What is required: Leave out all pictures. Extract exactly the lines from the one containing "sa réputation à" through the end of the data.

BEGIN Material provided

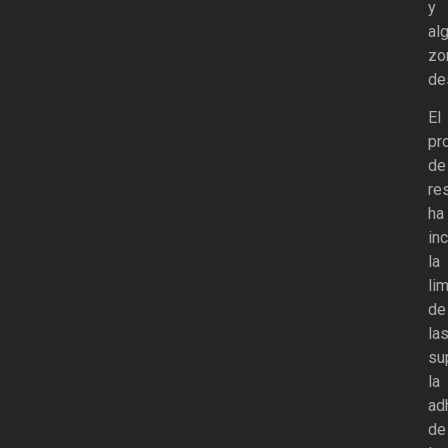
y
al
zo
de
El
pr
de
re
ha
in
la
li
de
la
su
la
ad
de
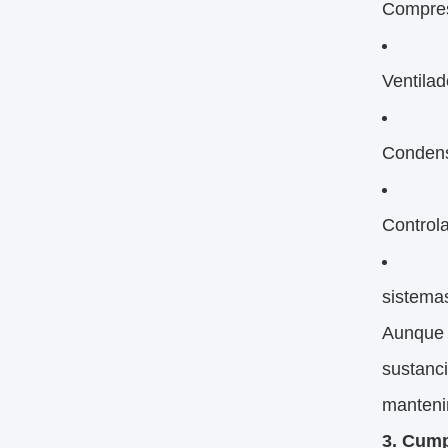
Compres
Ventila
Condens
Controla
sistema
Aunque 
sustanci
manteni
3. Cump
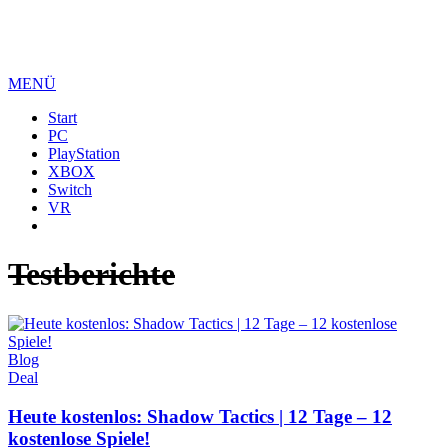
MENÜ
Start
PC
PlayStation
XBOX
Switch
VR
Testberichte
Blog
Deal
Heute kostenlos: Shadow Tactics | 12 Tage – 12
kostenlose Spiele!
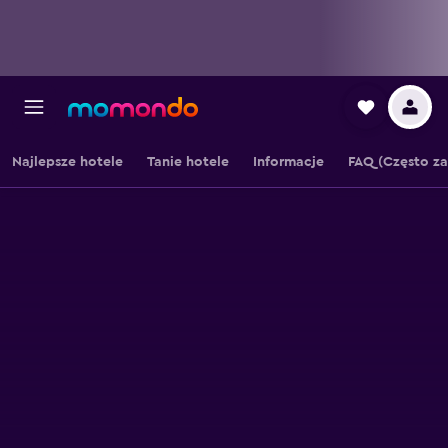
Najlepsze hotele
Tanie hotele
Informacje
FAQ (Często z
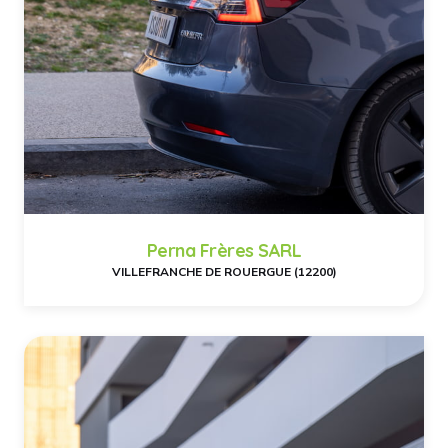
Perna Frères SARL
VILLEFRANCHE DE ROUERGUE (12200)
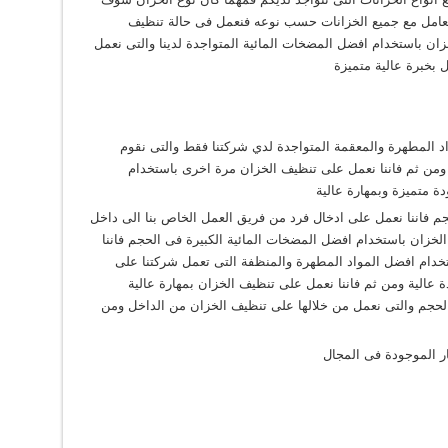
لتعامل مع جميع الخزانات حسب نوعه فنعمل فى حالة تنظيف
ان باستخدام افضل المضخات المائية المتواجدة لدينا والتى نعمل
بخبرة عالية متميزة
اد المطهرة والمعقمة المتواجدة لدي شركتنا فقط والتى نقوم
ومن ثم فاننا نعمل على تنظيف الخزان مرة اخرى باستخدام
ة متميزة وبمهارة عالية
جم فاننا نعمل على ادخال فرد من فريق العمل الخاص بنا الى داخل
لخزان باستخدام افضل المضخات المائية الكبيرة فى الحجم فاننا
خدام افضل المواد المطهرة والمنظفة التى تعمل شركتنا على
عالية ومن ثم فاننا نعمل على تنظيف الخزان بمهارة عالية
الحجم والتى نعمل من خلالها على تنظيف الخزان من الداخل ومن
ر الموجودة فى المجال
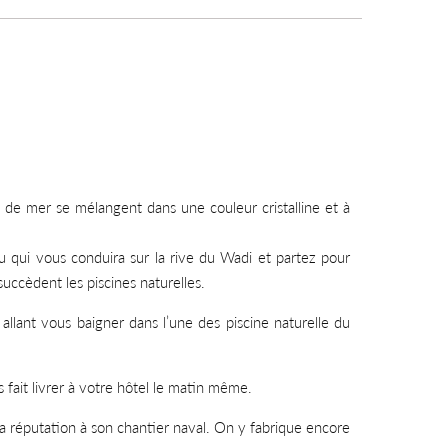
de mer se mélangent dans une couleur cristalline et à
 qui vous conduira sur la rive du Wadi et partez pour
ccèdent les piscines naturelles.
n allant vous baigner dans l’une des piscine naturelle du
it livrer à votre hôtel le matin même.
sa réputation à son chantier naval. On y fabrique encore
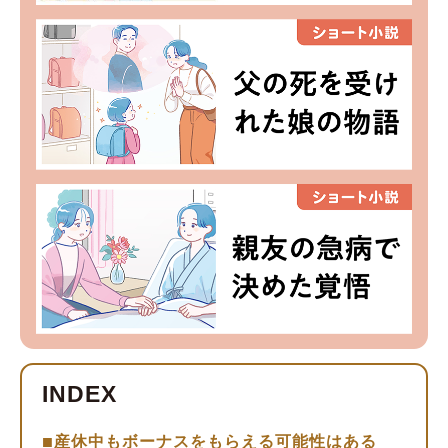
産休中もボーナスをもらえる可能性はある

END Material provided

Worked solution:
sa réputation à son chantier naval. On y fabrique encore
産休中もボーナスをもらえる可能性はある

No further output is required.